IDF soldiers Sunday night demolished the house of the suicide bomber who carried out the attack, in the village of Hussan near the West Bank city of Bethlehem, Israel Radio said Monday.

Security forces were on high alert thoughout Israel Monday, for fear of terror attacks timed to coincide with the opening of an International Court of Justice hearing in the Hague over the legality of the West Bank fence.

As the morning dawned, there were 52 active alerts of attacks, Israel Radio reported. Security forces were on the second-highest of five stages, just one stage down from a state of emergency, Army Radio said.

Government sources in Jerusalem said Sunday that Israel would not launch a harsh military response to the suicide bombing on a bus in the capital during the morning rush hour, which killed eight people and wounded 72 others.

The remarks followed a meeting between Prime Minister Ariel Sharon and Defense Minister Shaul Mofaz held after the weekly cabinet meeting.

Security forces also went on heightened alert Sunday, due to terror warnings and the debate on the separation fence at The Hague, which is due to begin Monday.

Army Radio said that large numbers of troops were to be deployed along Green Line and around the Jerusalem Envelope, and that roadblocks were to be erected at the approaches to the major cities.

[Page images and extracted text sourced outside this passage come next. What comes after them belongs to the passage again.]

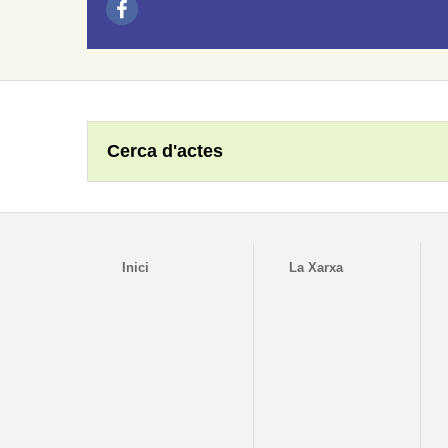
Cerca d'actes
Inici
La Xarxa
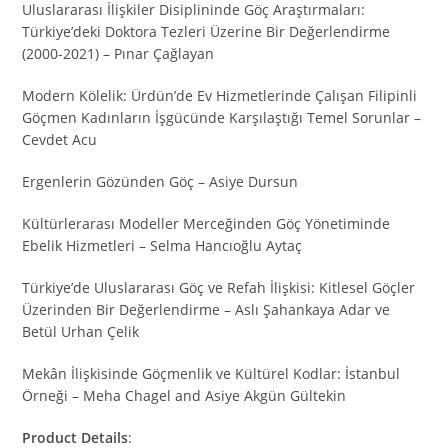
Uluslararası İlişkiler Disiplininde Göç Araştırmaları:
Türkiye’deki Doktora Tezleri Üzerine Bir Değerlendirme
(2000-2021) – Pınar Çağlayan
Modern Kölelik: Ürdün’de Ev Hizmetlerinde Çalışan Filipinli
Göçmen Kadınların İşgücünde Karşılaştığı Temel Sorunlar –
Cevdet Acu
Ergenlerin Gözünden Göç – Asiye Dursun
Kültürlerarası Modeller Merceğinden Göç Yönetiminde
Ebelik Hizmetleri – Selma Hancıoğlu Aytaç
Türkiye’de Uluslararası Göç ve Refah İlişkisi: Kitlesel Göçler
Üzerinden Bir Değerlendirme – Aslı Şahankaya Adar ve
Betül Urhan Çelik
Mekân İlişkisinde Göçmenlik ve Kültürel Kodlar: İstanbul
Örneği – Meha Chagel and Asiye Akgün Gültekin
Product Details
:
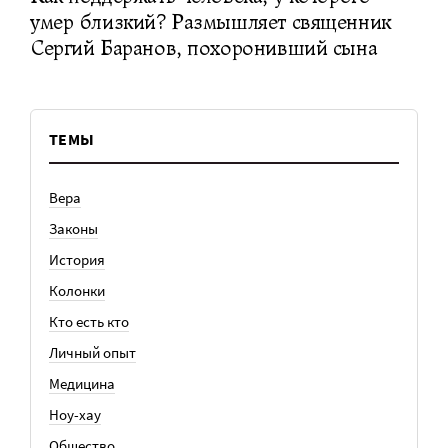
умер близкий? Размышляет священник
Сергий Баранов, похоронивший сына
ТЕМЫ
Вера
Законы
История
Колонки
Кто есть кто
Личный опыт
Медицина
Ноу-хау
Общество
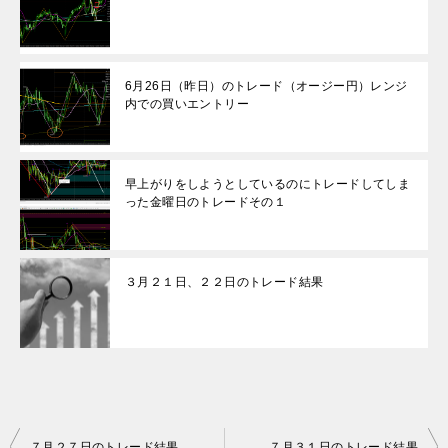
6月26日（昨日）のトレード（オージー円）レンジ
内での買いエントリー
早上がりをしようとしているのにトレードしてしま
った金曜日のトレードその１
３月２１日、２２日のトレード結果
投
７月２７日のトレード結果
７月３１日のトレード結果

Military sources said Sunday that there will be no choice but to operate in Bethlehem in the near future, as there has been a significant rise in terrorist activities in the city over the past few months.

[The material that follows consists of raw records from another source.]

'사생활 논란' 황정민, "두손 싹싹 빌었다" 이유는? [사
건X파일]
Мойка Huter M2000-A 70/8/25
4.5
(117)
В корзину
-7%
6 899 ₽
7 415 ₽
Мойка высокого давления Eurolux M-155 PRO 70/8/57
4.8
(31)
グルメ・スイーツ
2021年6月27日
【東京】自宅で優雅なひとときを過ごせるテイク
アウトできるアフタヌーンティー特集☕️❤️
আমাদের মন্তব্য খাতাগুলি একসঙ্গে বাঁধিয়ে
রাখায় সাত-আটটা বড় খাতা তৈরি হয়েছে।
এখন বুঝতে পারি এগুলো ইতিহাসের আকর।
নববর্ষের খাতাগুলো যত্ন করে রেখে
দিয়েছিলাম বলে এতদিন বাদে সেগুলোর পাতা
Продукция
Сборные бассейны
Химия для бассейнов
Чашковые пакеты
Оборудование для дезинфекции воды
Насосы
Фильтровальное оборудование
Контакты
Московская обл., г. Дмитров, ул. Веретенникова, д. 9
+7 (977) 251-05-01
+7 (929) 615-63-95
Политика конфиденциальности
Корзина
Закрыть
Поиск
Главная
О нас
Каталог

The suicide bomber who blew himself up on a Jerusalem bus at the end of January and killed 11 people was also dispatched from Bethlehem.

Sharon and Mofaz met for two hours, during which they were updated on the details of the suicide attack and discussed possible Israeli responses. Mofaz was also to convene a meeting of security officials later in the day, for a further assessment of how to respond to the bombing.

Sharon, addressing a tourism conference Sunday evening, said, "Today in Jerusalem, we received a painful reminder of the cruelty of Palestinian terrorism." He did not indicate what Israel's response would be.

The IDF on Sunday reinstated its siege on Bethlehem and arrested several members of the suicide bomber's family in Hussan.

A statement released by the militant group, associated with Palestinian Authority Chairman Yasser Arafat's Fatah movement, named the bomber as Mohammed Za'ul, 23, and made a reference to the separation fence being built by Israel.

Za'ul was married and a father to a child. His wife is reportedly pregnant.

The communique called the barrier "a Nazi wall which will not stop us attacking." The statement also claimed the attack was in retaliation for the killing of 15 Palestinians during an IDF operation in the Gaza Strip on February 11.

The blast took place at around 8:30 A.M. in the neighborhood of Rehavia, close to Liberty Bell Park. The bus, travelling to the Beit Hakerem neighborhood, is usually very crowded at that time of day.

According to Israel Radio, a Ministry of Transportation security guard scoured the bus and disembarked three stops before the place of the explosion.

All the wounded were evacuated from the scene of the blast to Hadassah University Hospital, Ein Karem, Hadassah University Hospital, Mt Scopus, Bikur Holim and Shaare Zedek Medical Center in the capital.

One of the wounded was in critical condition at Hadassah University Hospital, Ein Karem, while six others were seriously wounded.